Georgian businessman and former state official David Saralidze has voiced concern over the recent detention measures taken against Mamuka Khazaradze and Badri Japaridze, co-founders of TBC Group. In an interview with BMG, Saralidze emphasized that such actions could damage both Georgia’s economic credibility and its investment climate.
“I don’t think these prison measures are good for business,” Saralidze said, pointing out that the arrests threaten not only individual reputations but the foundations of economic progress built over the past three decades.
Saralidze, who played a key role in the formation of Georgia’s Tax Service and Ministry of Finance, highlighted the critical role that Khazaradze, Japaridze, and the TBC Group played in shaping Georgia’s modern economy during the challenging 1990s.
“The tax inspectorate had no real history before the market economy. In 1993, the national budget was only $40 million. Within three years, it rose to 1 billion GEL, with a GDP of 7 billion GEL. That growth wasn’t just a result of laws, it came from unity and support,” he recalled.
Saralidze emphasized that entrepreneurs like Khazaradze and Japaridze emerged during this transformative period, helping to establish the foundations of private enterprise in Georgia. “I have no personal ties with Mamuka, I’ve never borrowed from TBC Bank, but I know the value of the projects the TBC Group has created,” he said.

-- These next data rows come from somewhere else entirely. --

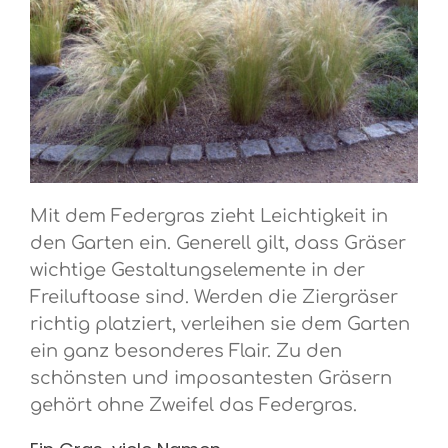
Mit dem Federgras zieht Leichtigkeit in
den Garten ein. Generell gilt, dass Gräser
wichtige Gestaltungselemente in der
Freiluftoase sind. Werden die Ziergräser
richtig platziert, verleihen sie dem Garten
ein ganz besonderes Flair. Zu den
schönsten und imposantesten Gräsern
gehört ohne Zweifel das Federgras.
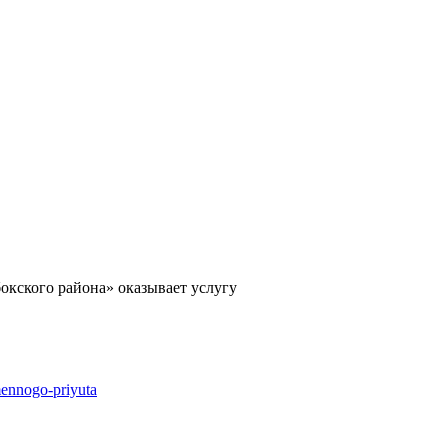
окского района» оказывает услугу
mennogo-priyuta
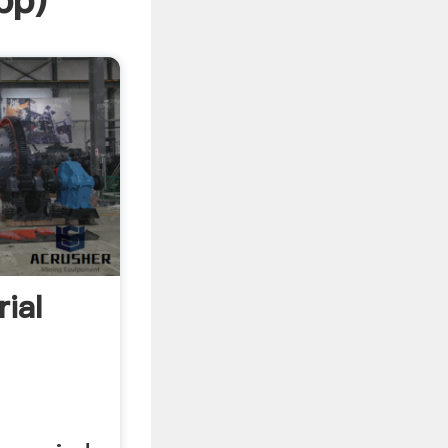
pp
)
rial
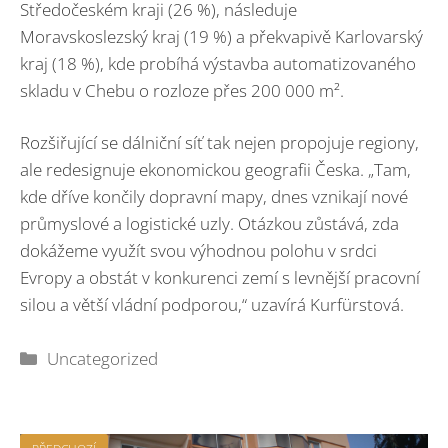
Středočeském kraji (26 %), následuje
Moravskoslezský kraj (19 %) a překvapivě Karlovarský
kraj (18 %), kde probíhá výstavba automatizovaného
skladu v Chebu o rozloze přes 200 000 m².
Rozšiřující se dálniční síť tak nejen propojuje regiony,
ale redesignuje ekonomickou geografii Česka. „Tam,
kde dříve končily dopravní mapy, dnes vznikají nové
průmyslové a logistické uzly. Otázkou zůstává, zda
dokážeme využít svou výhodnou polohu v srdci
Evropy a obstát v konkurenci zemí s levnější pracovní
silou a větší vládní podporou,“ uzavírá Kurfürstová.
Rubriky
Uncategorized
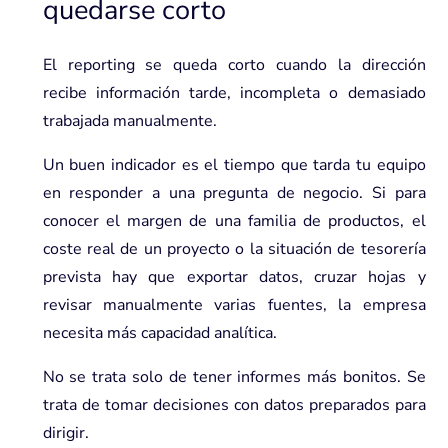
quedarse corto
El reporting se queda corto cuando la dirección
recibe información tarde, incompleta o demasiado
trabajada manualmente.
Un buen indicador es el tiempo que tarda tu equipo
en responder a una pregunta de negocio. Si para
conocer el margen de una familia de productos, el
coste real de un proyecto o la situación de tesorería
prevista hay que exportar datos, cruzar hojas y
revisar manualmente varias fuentes, la empresa
necesita más capacidad analítica.
No se trata solo de tener informes más bonitos. Se
trata de tomar decisiones con datos preparados para
dirigir.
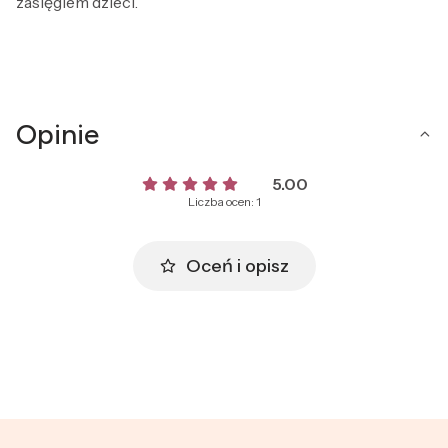
zasięgiem dzieci.
Opinie
5.00
Liczba ocen: 1
Oceń i opisz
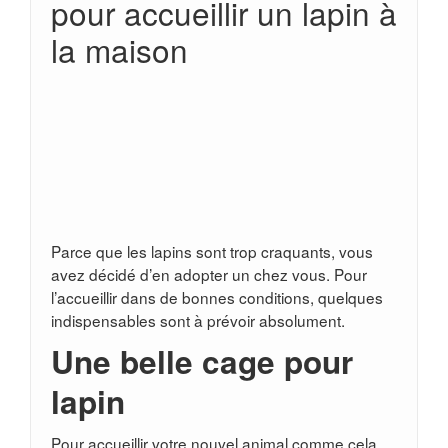
pour accueillir un lapin à
la maison
Parce que les lapins sont trop craquants, vous
avez décidé d’en adopter un chez vous. Pour
l’accueillir dans de bonnes conditions, quelques
indispensables sont à prévoir absolument.
Une belle cage pour
lapin
Pour accueillir votre nouvel animal comme cela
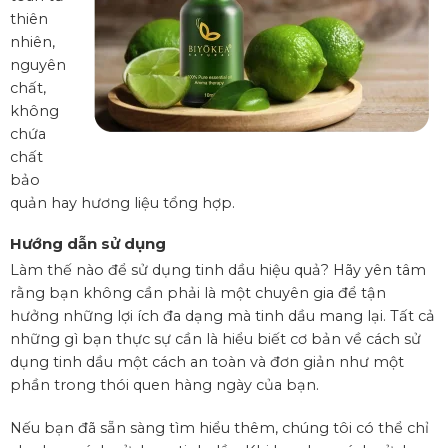
thiên
nhiên,
nguyên
chất,
không
chứa
chất
bảo
quản hay hương liệu tổng hợp.
Hướng dẫn sử dụng
Làm thế nào để sử dụng tinh dầu hiệu quả? Hãy yên tâm
rằng bạn không cần phải là một chuyên gia để tận
hưởng những lợi ích đa dạng mà tinh dầu mang lại. Tất cả
những gì bạn thực sự cần là hiểu biết cơ bản về cách sử
dụng tinh dầu một cách an toàn và đơn giản như một
phần trong thói quen hàng ngày của bạn.
Nếu bạn đã sẵn sàng tìm hiểu thêm, chúng tôi có thể chỉ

One of those projects is Lisi Development, which transformed a largely undeveloped area on the outskirts of Tbilisi into one of the capital’s most desirable districts. “People from my generation remember it as just a forest,” Saralidze said. “Now it’s a model of modern urban planning. That didn’t happen easily.”
Saralidze warned that the arrests could undermine Georgia’s access to vital foreign investment networks, networks that groups like TBC have cultivated for years.
“Every person who can go and talk to investors abroad is essential to Georgia’s future,” he explained. “TBC Group has built strong partnerships and facilitated portfolio investments, where a Georgian entrepreneur convinces a foreign investor to put money into the country, even without being physically present.”
According to Saralidze, these types of investments are not just financial, they represent confidence in Georgia's long-term potential. Cutting off such relationships, he warned, could significantly slow the country’s economic momentum.
While Saralidze acknowledged that a new generation of entrepreneurs will eventually emerge, he warned that time will be lost in the process. “Such businessmen must be warned, not replaced. If we remove them from the business landscape today, we will lose years of experience and trust.”
In closing, he reiterated that politically motivated legal actions against key economic figures threaten to destabilize not just reputations, but the structural progress made in Georgia’s private sector.
“We have people in Georgia who helped move this country forward. Let’s not be so quick to push them out. This will not end well, for business or for the country.”